The title was established in 1994 as an honorary sports distinction. Under the Law of the Republic of Belarus dated 13 April 1995 "On State Awards of the Republic of Belarus", it was formally recognized as an honorary title. The subsequent law, enacted on 18 May 2004, states:

The honorary title "Honored Master of Sports of the Republic of Belarus" is awarded to athletes, including athletes with disabilities, for achieving high results at the Olympic Games, Paralympic Games, and World Games, championships, world and European championships, and World and European Cups.
— Law of the Republic of Belarus (lawbelarus.com)

On 12 April 1996, individuals who had been awarded the title "Honoured Master of Sport of the USSR" were granted equal status with those awarded the title "Honoured Master of Sport of the Republic of Belarus." (In 1994–1995, several Honoured Masters of Sport of the USSR were also formally awarded the Belarusian title.)

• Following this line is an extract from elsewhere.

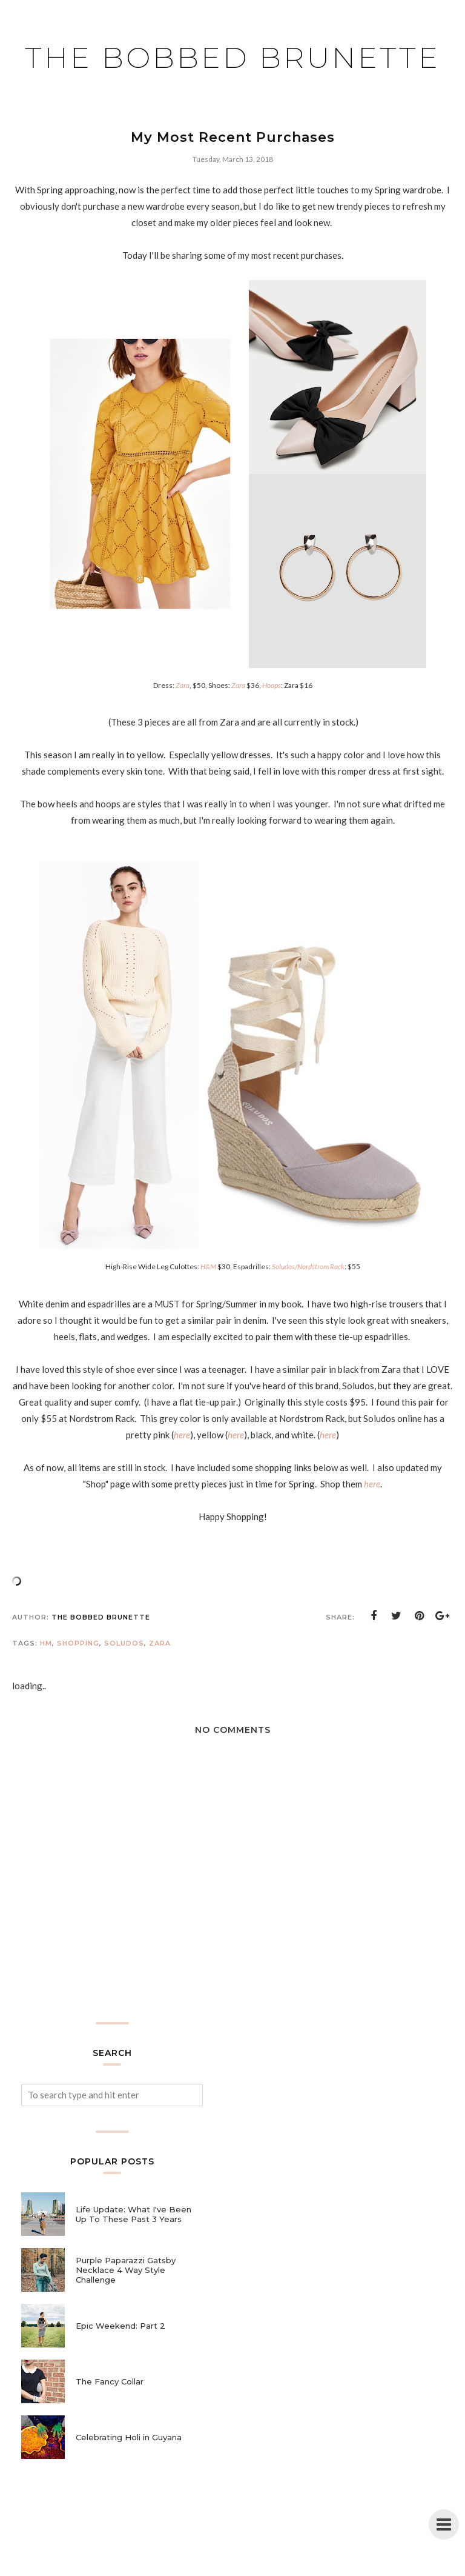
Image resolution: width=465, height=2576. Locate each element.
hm (46, 1687)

The official description of the badge was approved on 15 January 1996, and a new version was adopted on 8 April 2005, in which the inscriptions were changed from Russian to Belarusian.

There are no clearly defined criteria for the award of the title. Olympic champions and medalists are generally granted the title. In 2002, all members of the national hockey team that placed fourth at the Winter Olympics were also awarded the title. At the Paralympic Games, the title is usually awarded to champions.